Friday 3 October 2014

Nigeria: 2015 Elections Can Set a New Benchmark in Nigeria


In February 2015, Nigeria will be holding elections to choose both national and state-level leaders for executive and legislative arms of government. Though the polls are still five months away, Nigerians have cogent reasons for several election-related concerns.
These include:
  • The preparedness of the election management body, the Independent National Electoral Commission (INEC);
  • The apparent disregard of campaigning rules by non-party campaign groups supporting President Goodluck Jonathan, and INEC's inability to rein them in;
  • Unguarded utterances by political heavyweights from both sides of the aisle;
  • Intra-party and inter-party rancour; and
  • The lingering security challenges, as typified by the Boko Haram insurgency challenge, mainly in the north-eastern geo-political zone of the country.
The prospects of a number of these challenges being significantly curtailed or
dealt with before the elections are uncertain. What is certain is that Nigerians want elections that will be peacefully organised and significantly free and fair.

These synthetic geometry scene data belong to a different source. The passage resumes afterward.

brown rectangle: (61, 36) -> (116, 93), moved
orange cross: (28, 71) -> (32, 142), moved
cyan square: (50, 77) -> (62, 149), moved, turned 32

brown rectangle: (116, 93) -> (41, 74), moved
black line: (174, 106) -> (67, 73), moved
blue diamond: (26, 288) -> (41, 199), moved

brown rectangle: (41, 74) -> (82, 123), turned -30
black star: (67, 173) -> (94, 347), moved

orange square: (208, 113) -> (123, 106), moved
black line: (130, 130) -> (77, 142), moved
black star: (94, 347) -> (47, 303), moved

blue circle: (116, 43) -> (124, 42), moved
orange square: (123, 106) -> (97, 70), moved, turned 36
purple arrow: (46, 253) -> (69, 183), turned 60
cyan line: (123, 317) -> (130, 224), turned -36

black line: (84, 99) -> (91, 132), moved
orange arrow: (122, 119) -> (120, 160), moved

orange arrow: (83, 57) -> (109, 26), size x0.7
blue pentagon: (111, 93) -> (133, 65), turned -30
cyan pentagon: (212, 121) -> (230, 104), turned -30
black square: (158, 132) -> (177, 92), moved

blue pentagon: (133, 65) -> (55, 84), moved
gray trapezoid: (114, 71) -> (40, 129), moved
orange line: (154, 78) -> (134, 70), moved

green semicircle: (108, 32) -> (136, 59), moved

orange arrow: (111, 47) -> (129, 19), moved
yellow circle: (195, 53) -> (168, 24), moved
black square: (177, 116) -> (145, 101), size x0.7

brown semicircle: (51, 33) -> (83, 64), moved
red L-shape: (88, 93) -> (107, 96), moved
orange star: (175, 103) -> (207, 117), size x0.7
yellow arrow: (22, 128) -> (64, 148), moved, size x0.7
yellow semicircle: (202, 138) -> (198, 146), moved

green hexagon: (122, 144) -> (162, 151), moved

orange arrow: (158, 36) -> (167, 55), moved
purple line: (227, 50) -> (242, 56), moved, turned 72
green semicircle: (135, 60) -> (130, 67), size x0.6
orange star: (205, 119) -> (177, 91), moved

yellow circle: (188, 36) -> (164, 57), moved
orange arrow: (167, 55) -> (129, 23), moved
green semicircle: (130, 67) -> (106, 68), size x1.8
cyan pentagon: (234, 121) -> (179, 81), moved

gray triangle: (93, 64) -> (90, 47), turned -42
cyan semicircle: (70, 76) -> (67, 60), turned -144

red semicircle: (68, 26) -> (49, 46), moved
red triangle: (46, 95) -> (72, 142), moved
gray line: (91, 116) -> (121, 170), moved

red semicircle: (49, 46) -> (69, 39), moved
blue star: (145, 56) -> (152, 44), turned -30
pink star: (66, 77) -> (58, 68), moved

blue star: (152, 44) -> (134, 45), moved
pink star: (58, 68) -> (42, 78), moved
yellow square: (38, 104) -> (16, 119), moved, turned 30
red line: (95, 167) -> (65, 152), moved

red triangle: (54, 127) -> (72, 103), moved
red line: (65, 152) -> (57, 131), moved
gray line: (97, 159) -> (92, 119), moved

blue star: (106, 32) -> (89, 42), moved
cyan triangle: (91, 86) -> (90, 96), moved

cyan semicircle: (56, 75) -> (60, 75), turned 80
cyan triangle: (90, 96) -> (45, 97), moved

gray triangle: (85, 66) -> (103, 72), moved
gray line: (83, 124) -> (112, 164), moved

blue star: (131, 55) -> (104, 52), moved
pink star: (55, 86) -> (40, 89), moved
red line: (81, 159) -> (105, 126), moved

The last two gubernatorial elections held in Osun and Ekiti, which were generally regarded as peaceful, transparent and fair, show that Nigeria can organise elections without any major hitches. However, significant numbers of security operatives were deployed in these two states, something that cannot easily be replicated in the forthcoming national elections given the immense size of the country in relation to that of the security forces.
There are several other pertinent security challenges. For example, how will INEC conduct elections in the volatile states of the north-east? The answer is largely unclear, especially as there are no timelines on when possible threats may end, and the three core north-eastern states, Adamawa, Borno and Yobe, are still under legislative-backed emergency rule.
Moreover, there are also numerous allegations of human rights violations and extra-judicial killings levelled against government forces in the region, in response to which the government has provided no answers, preferring to treat them as malicious and unfounded.
It is important to note too that hundreds of thousands of people have been displaced over the years by insurgencies and many have relocated to new abodes where they are unlikely to be registered to vote. INEC plans to document eligible voters among internally displaced persons in camps in different parts of the country. But it is not certain how this and the additional plan for them both to participate in the general election and for their votes to be transferred to their original states will work.
In other states where gubernatorial elections will take place in 2015, intra-state tensions are mounting as power-brokers decide which zone should produce the next governor, especially where the sitting governors have completed their maximum terms of eight years in office. Enugu, Lagos, Plateau, Rivers, Akwa-Ibom, Delta and Cross-Rivers are all states where sitting governors are coming to the end of their terms. And aggrieved groups in some of these states want the outcomes of state-level party primaries for the selection of gubernatorial candidates to be skewed in their favour.
Contestation along party lines cannot be lost in the dynamics of the discourse on state-level politics and the 2015 elections. The dominant party in Nigeria, the People's Democratic Party (PDP), is determined to achieve victory in all gubernatorial polls scheduled for next year. It is, however, yet to be seen whether they will succeed in this quest, especially in the south-west, which is still largely in the reins of the All Progressives Congress (APC).